Results and Conclusions
First, we analyzed the participants’ reading times for words that appeared after the second-clause subject. These individual word reading times were then summed to give a predicate-clause reading time. The more information a clause’s subject contained, the longer it should have taken to process. Because instance nouns are far more informative than any other noun type, we expected to see significantly elevated reading times for the instance-noun clauses. That is precisely what our data show. The mean reading time for instance-noun predicates was 1, 167 ms (SE = 61 ms), compared to a mean of 1, 082 ms (SE = 55 ms) for new-name predicates, 1, 051 ms (SE = 56 ms) for category-nouns predicates, and 1, 044 ms (SE = 54 ms) for pronoun predicates. The differences in these predicate reading times were significant, F1 (3, 240) = 12.24, p < .0001, F2(3, 138) = 3.58, p < .016, min F′(3, 220) = 2.77, p < .05. As shown by post-hoc Tukey tests performed with subject random and then with items random, readers were significantly slower reading instance-noun clauses than any other type, with p < .05 for both types of analyses. The reading times for new-name clauses were also somewhat elevated, but post-hoc Tukey tests showed that neither this elevation nor any of the remaining differences in reading times were statistically significant.
The delayed cued-recall data were scored in the following way: Participants were given points for any bits of information after the second-clause subject that they recalled accurately, with 4 being the highest number of points awarded per clause.3 For words occurring after the second-clause subject, readers were given 2 points for a verbatim recall of the clause’s verb and 1 point for a synonym. Similarly, subjects were given 2 points for a verbatim recall of the object of the clause and 1 point for recall of a synonym. Recall sheets were scored by two independent raters who agreed on 95% of the clauses they scored. In instances where they differed, it was only by 1 point and the average of the two raters’ scores was then used.
Because readers were not expecting the recall task, overall recall was quite low—less than 11% of all the information presented in the second clauses. However, readers were significantly more successful at recalling information from pronoun clauses (14%) than from any other type of clause (category = 9%, instance = 10%, new name = 10%). As expected, the amount of information recalled depended on the type of noun that headed the second clause, F1(3, 240) = 8.32, p < .0001, F2(3, 105) = 7.52, p < .0001, min F′(3, 280) = 3.95, p < .05. Post-hoc Tukey tests with subjects random and then items random showed that, although pronouns caused significantly higher recall than any other noun type, the remaining three conditions did not significantly differ from one another.
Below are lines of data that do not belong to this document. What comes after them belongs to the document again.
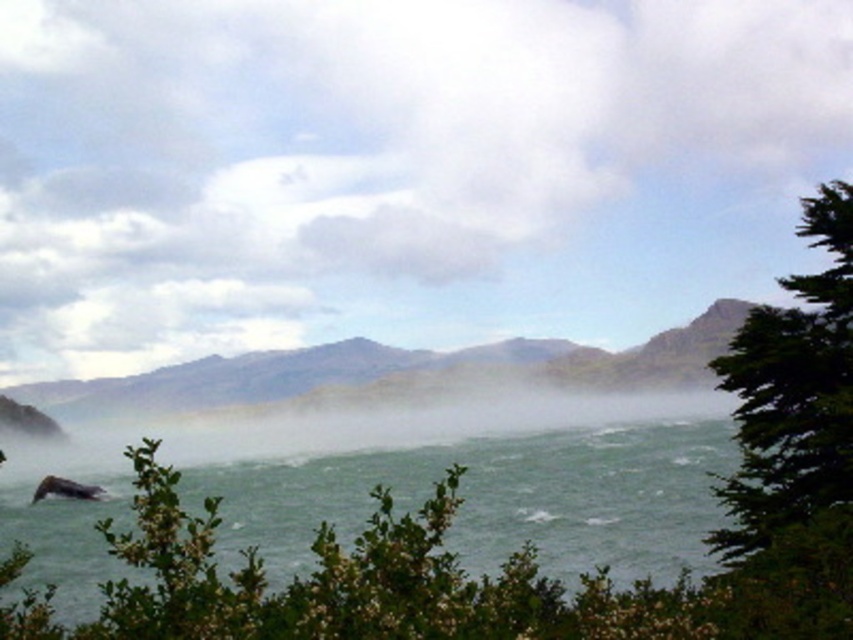 You are a photographer standing at the center of the scene. You want to capture the green rough water at lower left in your shot. Based on its coordinates, where should you position your camera to ensure it is centered in the frame?

The green rough water at lower left is located at coordinates point [390,493]. To center it in your camera frame, position the camera so that the crosshairs align with those coordinates.

You are an outdoor adventurer planning to take a photo of the rugged rock mountain at center and the green leafy tree at right. Based on their sizes in the scene, which object would appear wider in the photo?

The rugged rock mountain at center would appear wider in the photo because its width surpasses that of the green leafy tree at right.

You are a hiker planning to cross from the green rough water at lower left to the rugged rock mountain at center. Considering their heights, which one is lower and would be easier to navigate?

The green rough water at lower left has a lesser height compared to rugged rock mountain at center, so it is lower and easier to navigate.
This pattern of results conforms to our expectations about the unifying effect of pronouns. Far more than any other noun type, pronouns are perceived as cues to map clauses together.
EXPERIMENT 2
In this experiment, we prompted readers to move on to the second process in the complete comprehension chain and to resolve the potential anaphors that appeared. This step must be completed before the structure-building decision to map or shift can be made. Will experimental participants also initiate the third and final step of structure building if they can complete the experiment without it? Probably not, if the satisficing position is correct. The satisficing subject hypothesis suggests that laboratory subjects seldom perform unnecessary comprehension tasks. They will do what they must to properly complete the experiment, but cannot be counted on to do more.
In the first experiment, all we instructed experimental participants to do was read the sentences and “pay attention to” the information they contained. Recall data and reading-time data suggest readers generally did not go beyond this initial process of information activation. Recall, in most cases, was very low, and reading-time patterns looked like those expected for information activation alone.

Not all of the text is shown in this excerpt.